You can start by writing to your States senators. I do it and they don't even bother to get back to me on my issues. I think they delete my emails. They can't delete all of our emails.
Start out right here.
http://www.senate.gov/general/contact_information/senators_cfm.cfm
July 2nd, 2009 at 7:38 pm
Sad Dad, you are wrong. They don't want us dead. Dead men pay no alimony.
July 3rd, 2009 at 8:29 am
# thePaycheck Says:
July 2nd, 2009 at 7:38 pm
Sad Dad, you are wrong. They don't want us dead. Dead men pay no alimony.

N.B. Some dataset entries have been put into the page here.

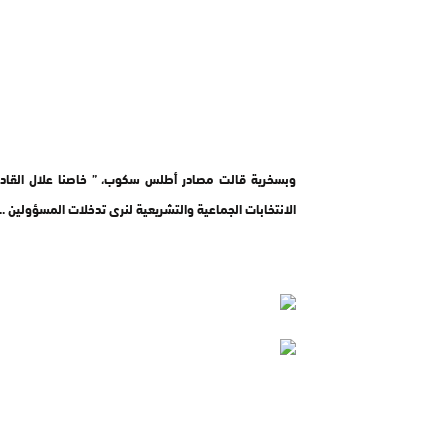
وبسخرية قالت مصادر أطلس سكوب، ” خاصنا علال القادو
الانتخابات الجماعية والتشريعية لنرى تدخلات المسؤولين ..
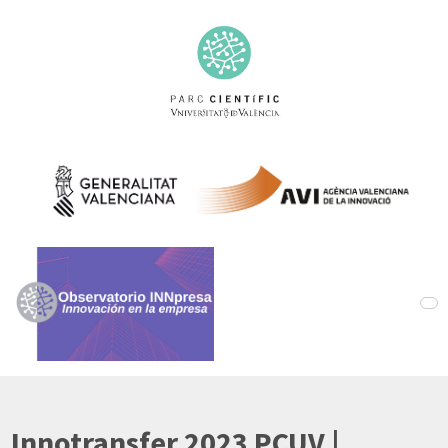
Innotransfer 2023 PCUV |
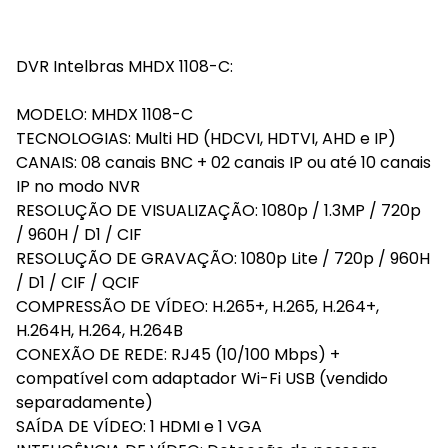
DVR Intelbras MHDX 1108-C:
MODELO: MHDX 1108-C
TECNOLOGIAS: Multi HD (HDCVI, HDTVI, AHD e IP)
CANAIS: 08 canais BNC + 02 canais IP ou até 10 canais
IP no modo NVR
RESOLUÇÃO DE VISUALIZAÇÃO: 1080p / 1.3MP / 720p
/ 960H / D1 / CIF
RESOLUÇÃO DE GRAVAÇÃO: 1080p Lite / 720p / 960H
/ D1 / CIF / QCIF
COMPRESSÃO DE VÍDEO: H.265+, H.265, H.264+,
H.264H, H.264, H.264B
CONEXÃO DE REDE: RJ45 (10/100 Mbps) +
compatível com adaptador Wi-Fi USB (vendido
separadamente)
SAÍDA DE VÍDEO: 1 HDMI e 1 VGA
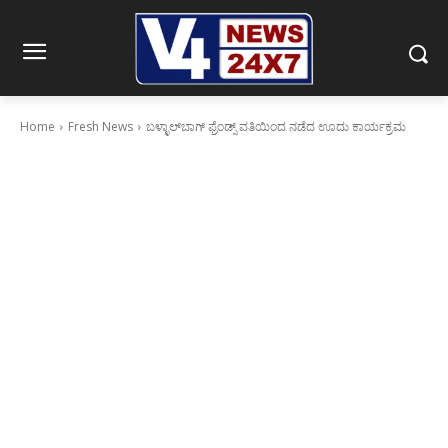
Home
Fresh News
ಬಳ್ಳಾಲ್‍ಬಾಗ್ ಫ್ರೆಂಡ್ಸ್ ವತಿಯಿಂದ ನಡೆದ ಊದು ಕಾರ್ಯಕ್ರಮ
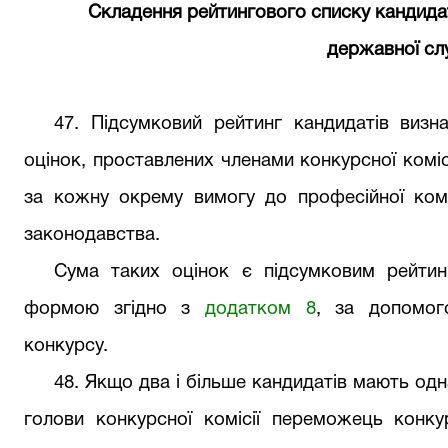
Складення рейтингового списку кандидат
державної с
47
. Підсумковий рейтинг кандидатів виз
оцінок, проставлених членами конкурсної комісі
за кожну окрему вимогу до професійної комп
законодавства.
Сума таких оцінок є підсумковим рейти
формою згідно з
додатком
8
, за допомог
конкурсу.
48
. Якщо два і більше кандидатів мають одн
голови конкурсної комісії переможець конк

I believe most women know what is going on. Many are not "actively" involved in any of it, but they don't do anything to stop it. I believe many think since women had been oppressed for 2000 years men don't have anything to be complaining about now. Or a "now men know what it is like, mentality." They are always quick to bring up they were not able to vote.
July 3rd, 2009 at 11:32 pm
"Shouldn't we be trying to figure a way to minimize divorce, aside from throwing up our hands and saying we have no control over women?"
Pierce --
Yes.
The issue is, as Welmer has well noted, that it appears that children benefit most from mothering from 1-7, from mothering and fathering from 7-14 and from fathering from 14-21.
Divorce messes this up by removing fathers either in stage 1 (when they are at a parenting disadvantage) or stage 2. Many divorced dads never get to stage 3, other than every other weekend, which is the 21st century's joke definition of fatherhood. The irony of divorce, then, is that it removes fathers before the most meaningful time for fathering happens. All because women want unfettered freedom.